The Wall Street Journal reported today that Nintendo has begun shipping out developer kits for its upcoming mystery console, codenamed the NX. Dev kits are what allow developers to start making games for a product, so this means that at the very least, third-party titles for the NX may be starting production very soon. It’s still pretty unclear what this actually tells us about Nintendo’s upcoming console, so get ready for speculation!
According to the article, “People familiar with the development plans said Nintendo would likely include both a console and at least one mobile unit that could either be used in conjunction with the console or taken on the road for separate use. They also said Nintendo would aim to put industry-leading chips in the NX devices, after criticism that the Wii U’s capabilities didn’t match those of competitors.”
Considering that nobody is named or quoted directly, feel free to consider this a rumor (albeit from a credible publication).
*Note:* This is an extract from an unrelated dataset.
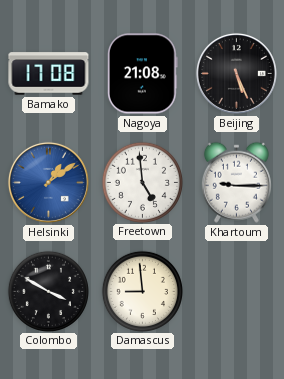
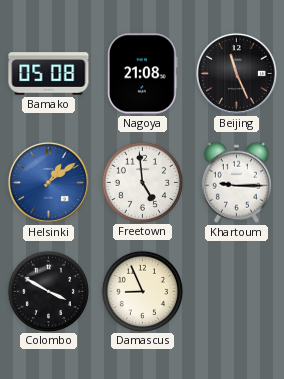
Bamako: 17:08 -> 05:08
Beijing: 5:26 -> 11:26
Damascus: 8:59 -> 8:56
If you track the history of Nintendo consoles, you can try to piece together a timeline. Nintendo announced “Project Café” (what would later become the Wii U) in April 2011 and unveiled the actual console just two months later at E3 (June 2011). The Wii U hit shelves in November 2012 (19 months after the initial announcement).
The NX was first announced in March, so we’ve already had seven whole months to sit and speculate about it while Nintendo has remained completely mum. If you use the timeline of the Wii U as a template, then the NX is absolutely a candidate for a holiday 2016 release. That’s also what the Wall Street Journal is speculating in their piece.
That said, the gap between Nintendo consoles is usually a little wider than four years. So, reminder: We don’t really know anything.
On the same day that the NX was announced, Nintendo also announced a partnership with mobile game company DeNA, leading many to believe that the NX will have heavy mobile integration. There’s also the question of these two patents (one for a second screen device and one for a console with no optical disc drive) filed by Nintendo earlier in the year, though of course tech companies will often file patents for products that never wind up being developed.
Basically, we won’t know anything solid until next year, when Nintendo has promised to finally start talking about the NX. In the meantime, I still don’t believe that the Wii U is a bad investment, especially if you don’t own a Wii or other older Nintendo consoles, because of the access it gives you to older games through the Virtual Console. But…you might want to wait for it to go on sale.